Training data is already at the center of lawsuits. Authors and publishers claim that OpenAI, Anthropic and Meta used copyrighted books, including some from Books3, for training. Music labels have sued Udio and Suno over alleged training on songs without compensating musicians.

Artists have also filed class-action lawsuits against Stability and Midjourney, arguing that data scraping practices amounted to theft. These disputes make AB 2013 more consequential, because the law requires public information about training data that companies may prefer to keep confidential.

The disclosures must include details such as when data sets were first used and whether data collection is ongoing. For companies already trying to limit courtroom risk, those facts could matter.

Many vendors argue that fair use gives them legal cover. They are making that argument in court and in public statements. The source article also says some companies, including Meta and Google, changed platform settings and terms of service to allow more user data to be used for training.

Other reporting has added to the scrutiny. Reuters reported that Meta at one point used copyrighted books for AI training despite its own lawyers' warnings. The source article also says there is evidence that Runway sourced Netflix and Disney movies to train video-generating systems, and that OpenAI reportedly transcribed YouTube videos without creators' knowledge to develop models, including GPT-4.

What Could Happen Next

AB 2013 could make AI training data disclosure a practical compliance issue, not just a public debate. If the law is not challenged or stayed, companies covered by it will need to decide how to publish summaries by the January 2026 deadline.

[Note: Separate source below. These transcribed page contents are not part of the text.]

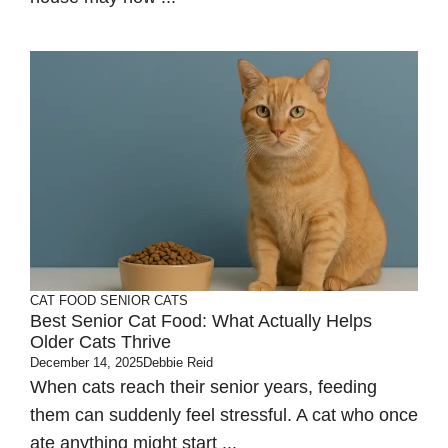
CAT FOOD
SENIOR CATS
Best Senior Cat Food: What Actually Helps
Older Cats Thrive
December 14, 2025
Debbie Reid
When cats reach their senior years, feeding
them can suddenly feel stressful. A cat who once
ate anything might start ...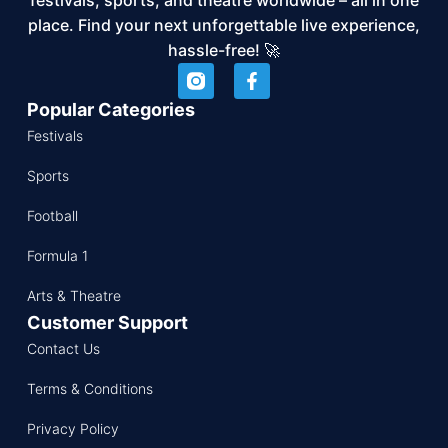
place. Find your next unforgettable live experience,
hassle-free! 🚀
Popular Categories
Festivals
Sports
Football
Formula 1
Arts & Theatre
Customer Support
Contact Us
Terms & Conditions
Privacy Policy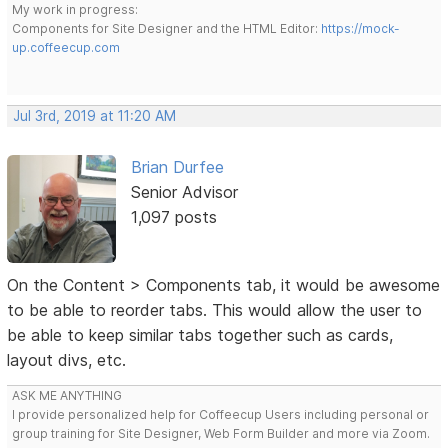
My work in progress:
Components for Site Designer and the HTML Editor:
https://mock-
up.coffeecup.com
Jul 3rd, 2019 at 11:20 AM
Brian Durfee
Senior Advisor
1,097 posts
On the Content > Components tab, it would be awesome
to be able to reorder tabs. This would allow the user to
be able to keep similar tabs together such as cards,
layout divs, etc.
ASK ME ANYTHING
I provide personalized help for Coffeecup Users including personal or
group training for Site Designer, Web Form Builder and more via Zoom.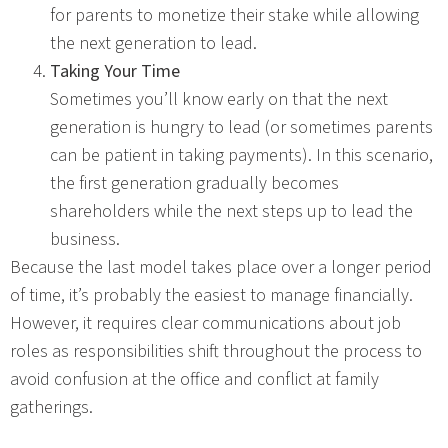
for parents to monetize their stake while allowing
the next generation to lead.
Taking Your Time
Sometimes you’ll know early on that the next
generation is hungry to lead (or sometimes parents
can be patient in taking payments). In this scenario,
the first generation gradually becomes
shareholders while the next steps up to lead the
business.
Because the last model takes place over a longer period
of time, it’s probably the easiest to manage financially.
However, it requires clear communications about job
roles as responsibilities shift throughout the process to
avoid confusion at the office and conflict at family
gatherings.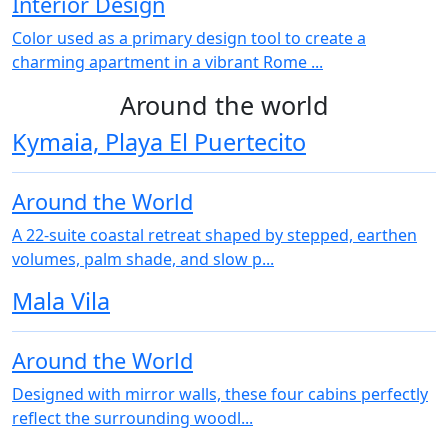
Interior Design
Color used as a primary design tool to create a
charming apartment in a vibrant Rome ...
Around the world
Kymaia, Playa El Puertecito
Around the World
A 22‑suite coastal retreat shaped by stepped, earthen
volumes, palm shade, and slow p...
Mala Vila
Around the World
Designed with mirror walls, these four cabins perfectly
reflect the surrounding woodl...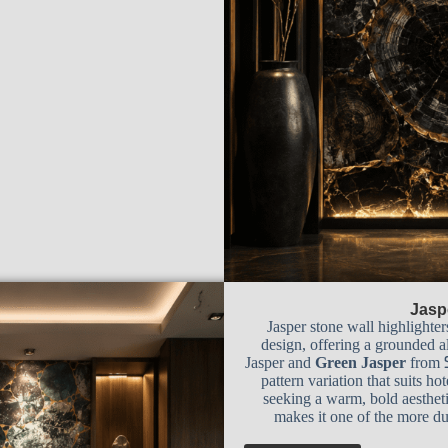
Jasp
Jasper stone wall highlighter
design, offering a grounded al
Jasper and
Green Jasper
from
pattern variation that suits ho
seeking a warm, bold aestheti
makes it one of the more dur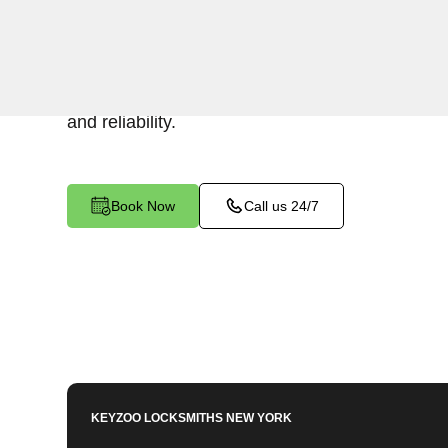
Keyzoo Locksmiths specializes in efficient and 
installations for businesses in Upper Manhatta
your security or replacing existing locks, our lo
and reliability.
Book Now
Call us 24/7
KEYZOO LOCKSMITHS
NEW YORK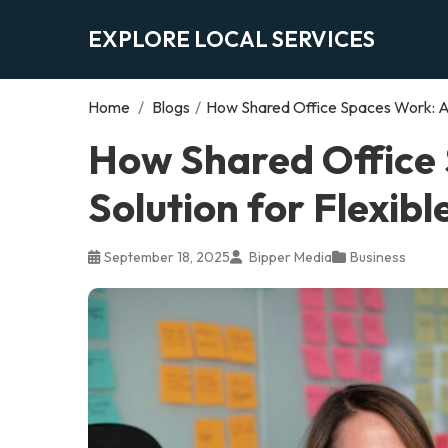
EXPLORE LOCAL SERVICES
Home
/
Blogs
/
How Shared Office Spaces Work: A 
How Shared Office
Solution for Flexib
September 18, 2025
Bipper Media
Business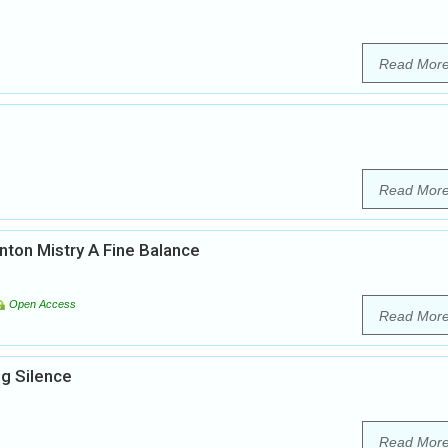
Read Mor
Read Mor
inton Mistry A Fine Balance
Open Access
Read Mor
g Silence
Read Mor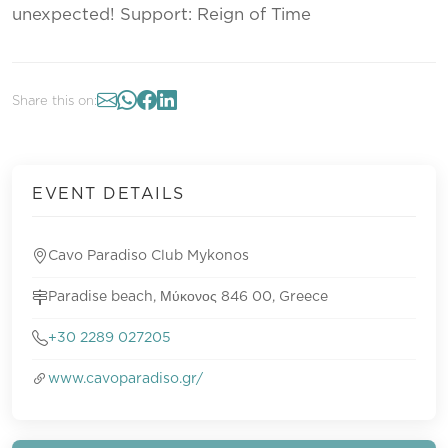
unexpected! Support: Reign of Time
Share this on:
EVENT DETAILS
Cavo Paradiso Club Mykonos
Paradise beach, Μύκονος 846 00, Greece
+30 2289 027205
www.cavoparadiso.gr/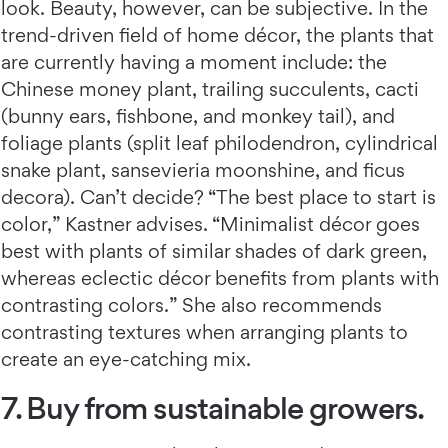
look. Beauty, however, can be subjective. In the
trend-driven field of home décor, the plants that
are currently having a moment include: the
Chinese money plant, trailing succulents, cacti
(bunny ears, fishbone, and monkey tail), and
foliage plants (split leaf philodendron, cylindrical
snake plant, sansevieria moonshine, and ficus
decora). Can’t decide? “The best place to start is
color,” Kastner advises. “Minimalist décor goes
best with plants of similar shades of dark green,
whereas eclectic décor benefits from plants with
contrasting colors.” She also recommends
contrasting textures when arranging plants to
create an eye-catching mix.
7. Buy from sustainable growers.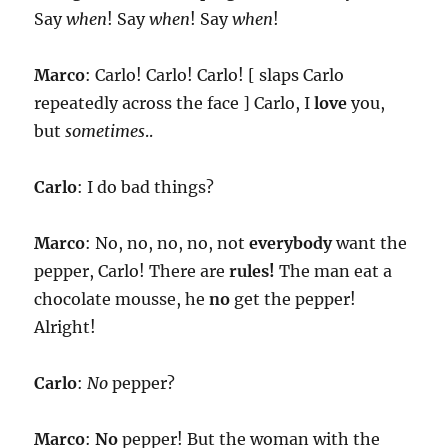
Say
when
! Say
when
! Say
when
!
Marco
: Carlo! Carlo! Carlo! [ slaps Carlo
repeatedly across the face ] Carlo, I
love
you,
but
sometimes
..
Carlo
: I do bad things?
Marco
: No, no, no, no, not
everybody
want the
pepper, Carlo! There are
rules!
The man eat a
chocolate mousse, he
no
get the pepper!
Alright!
Carlo
:
No
pepper?
Marco
:
No
pepper! But the woman with the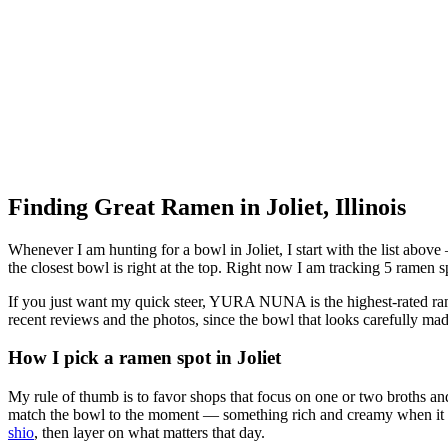
Finding Great Ramen in
Joliet
,
Illinois
Whenever I am hunting for a bowl in
Joliet
, I start with the list abo
the closest bowl is right at the top.
Right now I am tracking 5 ramen spo
If you just want my quick steer,
YURA NUNA
is the highest-rated ra
recent reviews and the photos, since the bowl that looks carefully mad
How I pick a ramen spot in
Joliet
My rule of thumb is to favor shops that focus on one or two broths and
match the bowl to the moment — something rich and creamy when it is c
shio
, then layer on what matters that day.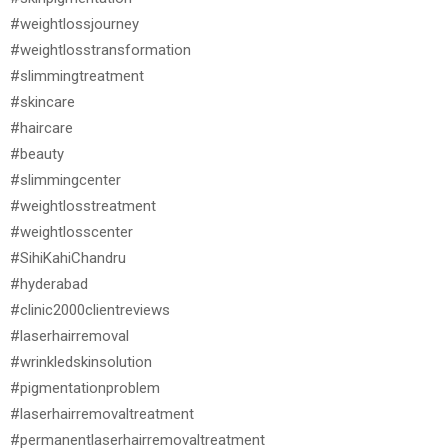
#weightlossjourney
#weightlosstransformation
#slimmingtreatment
#skincare
#haircare
#beauty
#slimmingcenter
#weightlosstreatment
#weightlosscenter
#SihiKahiChandru
#hyderabad
#clinic2000clientreviews
#laserhairremoval
#wrinkledskinsolution
#pigmentationproblem
#laserhairremovaltreatment
#permanentlaserhairremovaltreatment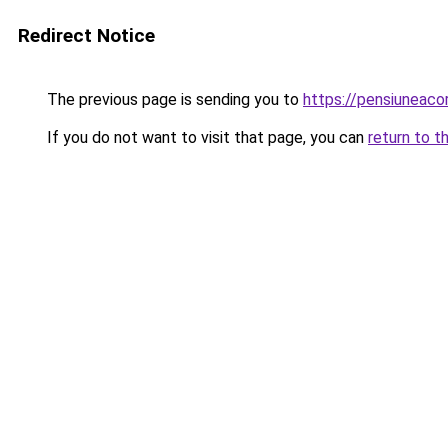
Redirect Notice
The previous page is sending you to
https://pensiuneac
If you do not want to visit that page, you can
return to t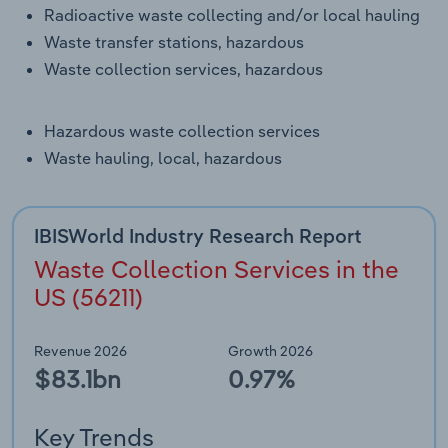
Transportation and Warehousing
Radioactive waste collecting and/or local hauling
Waste transfer stations, hazardous
Utilities
Waste collection services, hazardous
Wholesale Trade
Hazardous waste collection services
Waste hauling, local, hazardous
IBISWorld Industry Research Report
Waste Collection Services in the
US (56211)
Revenue 2026
Growth 2026
$83.1bn
0.97%
Key Trends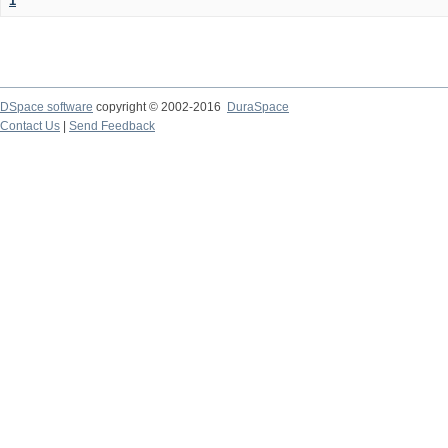
1
DSpace software
copyright © 2002-2016
DuraSpace
Contact Us
|
Send Feedback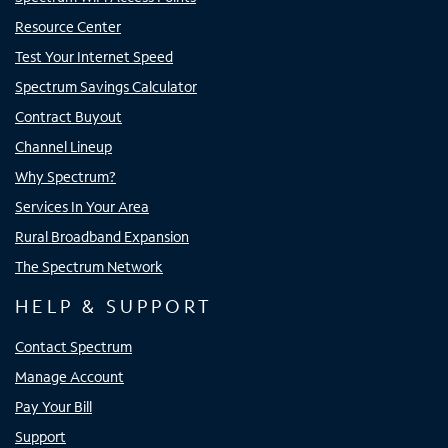
Resource Center
Test Your Internet Speed
Spectrum Savings Calculator
Contract Buyout
Channel Lineup
Why Spectrum?
Services In Your Area
Rural Broadband Expansion
The Spectrum Network
HELP & SUPPORT
Contact Spectrum
Manage Account
Pay Your Bill
Support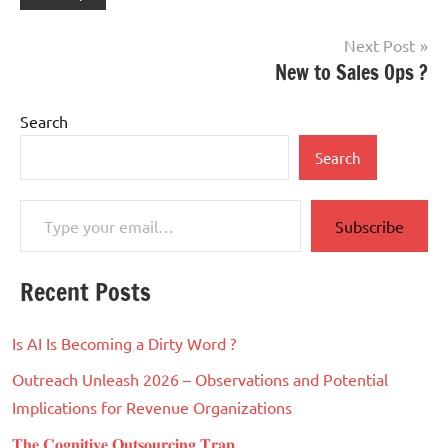
Post
Next Post
New to Sales Ops ?
navigation
Search
Search
Type your email…
Subscribe
Recent Posts
Is AI Is Becoming a Dirty Word ?
Outreach Unleash 2026 – Observations and Potential
Implications for Revenue Organizations
𝐓𝐡𝐞 𝐂𝐨𝐠𝐧𝐢𝐭𝐢𝐯𝐞 𝐎𝐮𝐭𝐬𝐨𝐮𝐫𝐜𝐢𝐧𝐠 𝐓𝐫𝐚𝐩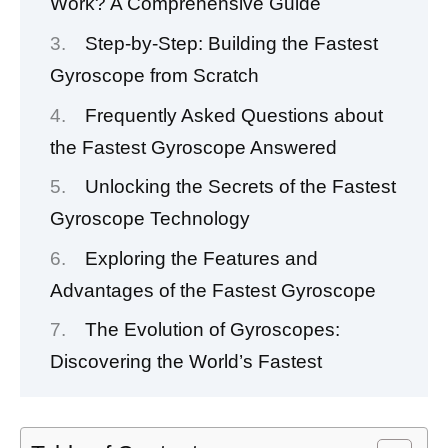
Work? A Comprehensive Guide
Step-by-Step: Building the Fastest
Gyroscope from Scratch
Frequently Asked Questions about
the Fastest Gyroscope Answered
Unlocking the Secrets of the Fastest
Gyroscope Technology
Exploring the Features and
Advantages of the Fastest Gyroscope
The Evolution of Gyroscopes:
Discovering the World’s Fastest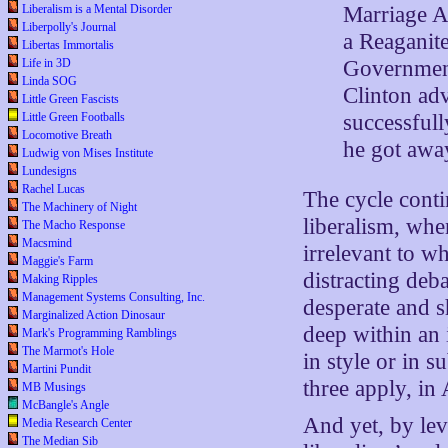
Marriage Ac
Liberalism is a Mental Disorder
Liberpolly's Journal
a Reaganit
Libertas Immortalis
Government
Life in 3D
Linda SOG
Clinton ad
Little Green Fascists
successful
Little Green Footballs
Locomotive Breath
he got away
Ludwig von Mises Institute
Lundesigns
Rachel Lucas
The cycle conti
The Machinery of Night
liberalism, whe
The Macho Response
Macsmind
irrelevant to w
Maggie's Farm
distracting deb
Making Ripples
Management Systems Consulting, Inc.
desperate and sh
Marginalized Action Dinosaur
deep within an 
Mark's Programming Ramblings
The Marmot's Hole
in style or in s
Martini Pundit
three apply, in
MB Musings
McBangle's Angle
And yet, by lev
Media Research Center
The Median Sib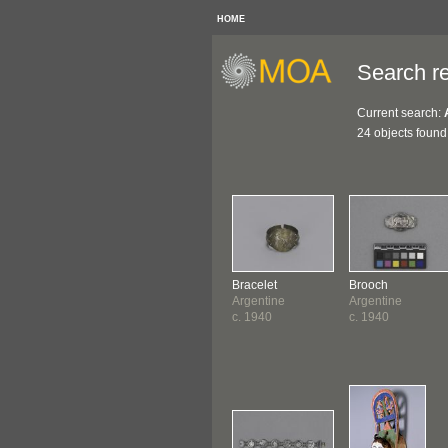
HOME
Search re
Current search:
24 objects found
Bracelet
Brooch
Argentine
Argentine
c. 1940
c. 1940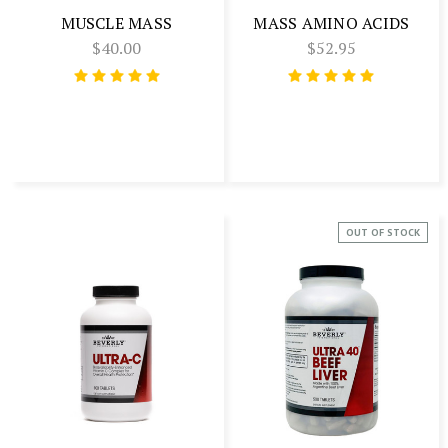
MUSCLE MASS
MASS AMINO ACIDS
$40.00
$52.95
OUT OF STOCK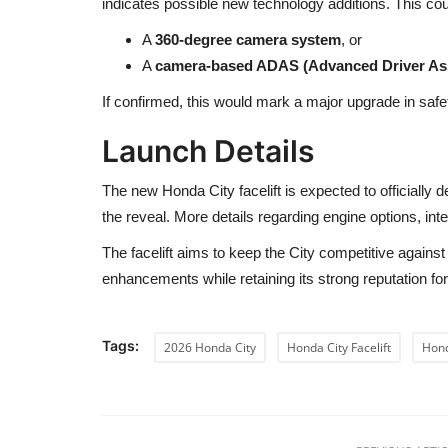
indicates possible new technology additions. This co
A
360-degree camera system
, or
A
camera-based ADAS (Advanced Driver As
If confirmed, this would mark a major upgrade in safe
Launch Details
The new Honda City facelift is expected to officially 
the reveal. More details regarding engine options, inte
The facelift aims to keep the City competitive agains
enhancements while retaining its strong reputation for 
Tags:
2026 Honda City
Honda City Facelift
Hon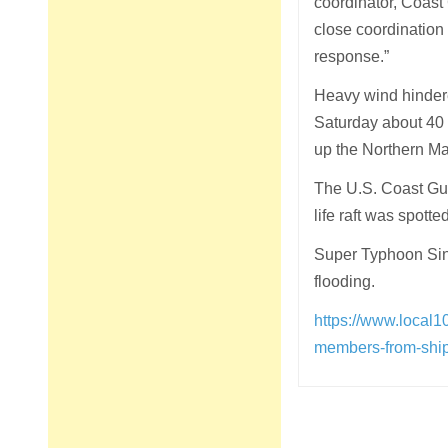
coordinator, Coast 
close coordination 
response.”
Heavy wind hindered
Saturday about 40 
up the Northern Mar
The U.S. Coast Gua
life raft was spott
Super Typhoon Sin
flooding.
https://www.local1
members-from-ship
Post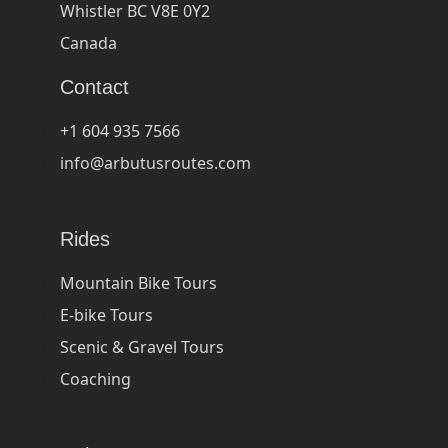
Whistler BC V8E 0Y2
Canada
Contact
+1 604 935 7566
info@arbutusroutes.com
Rides
Mountain Bike Tours
E-bike Tours
Scenic & Gravel Tours
Coaching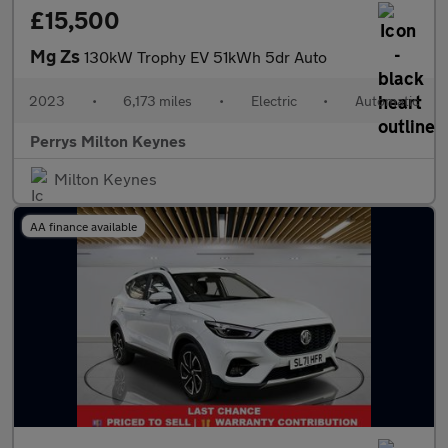
£15,500
Mg Zs
130kW Trophy EV 51kWh 5dr Auto
2023
•
6,173 miles
•
Electric
•
Automatic
Perrys Milton Keynes
Milton Keynes
AA finance available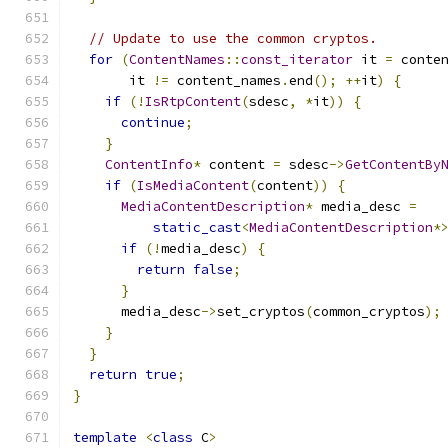
// Update to use the common cryptos.
for
(
ContentNames
::
const_iterator
 it 
=
 conte
       it 
!=
 content_names
.
end
();
++
it
)
{
if
(!
IsRtpContent
(
sdesc
,
*
it
))
{
continue
;
}
ContentInfo
*
 content 
=
 sdesc
->
GetContentBy
if
(
IsMediaContent
(
content
))
{
MediaContentDescription
*
 media_desc 
=
static_cast
<
MediaContentDescription
*
if
(!
media_desc
)
{
return
false
;
}
      media_desc
->
set_cryptos
(
common_cryptos
);
}
}
return
true
;
}
template
<
class
 C
>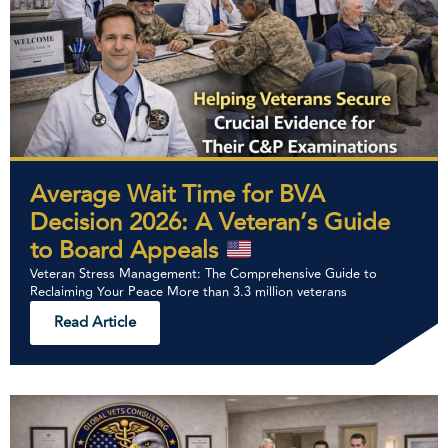
Average Wait Time for BVA
Decision 2026: A Veteran’s Guide
to Board Appeals
Veteran Stress Management: The Comprehensive Guide to
Reclaiming Your Peace More than 3.3 million veterans
Read Article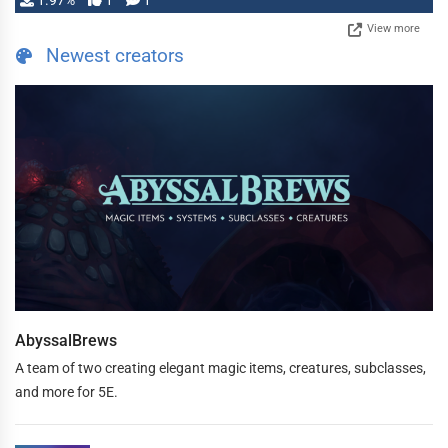
1.97%
1
1
View more
Newest creators
AbyssalBrews
A team of two creating elegant magic items, creatures, subclasses,
and more for 5E.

The outcome may depend partly on the courts. The source article notes that courts could side with fair use arguments and decide that generative AI is sufficiently transformative, rather than the kind of plagiarism system alleged by The New York Times and other plaintiffs.

There are also more dramatic possibilities. Some vendors could withhold certain models in California. Others could release versions for Californians that are trained only on fair use and licensed data sets. For companies concerned about lawsuits, avoiding disclosures that create new claims may look safer than publishing details about contested training data.

For users, developers and rights holders, the core issue is simple. AB 2013 asks AI companies to explain, at a high level, what went into the systems they sell or make available. The answers, when they arrive, could show how much of the generative AI industry is ready to make training data transparency part of doing business.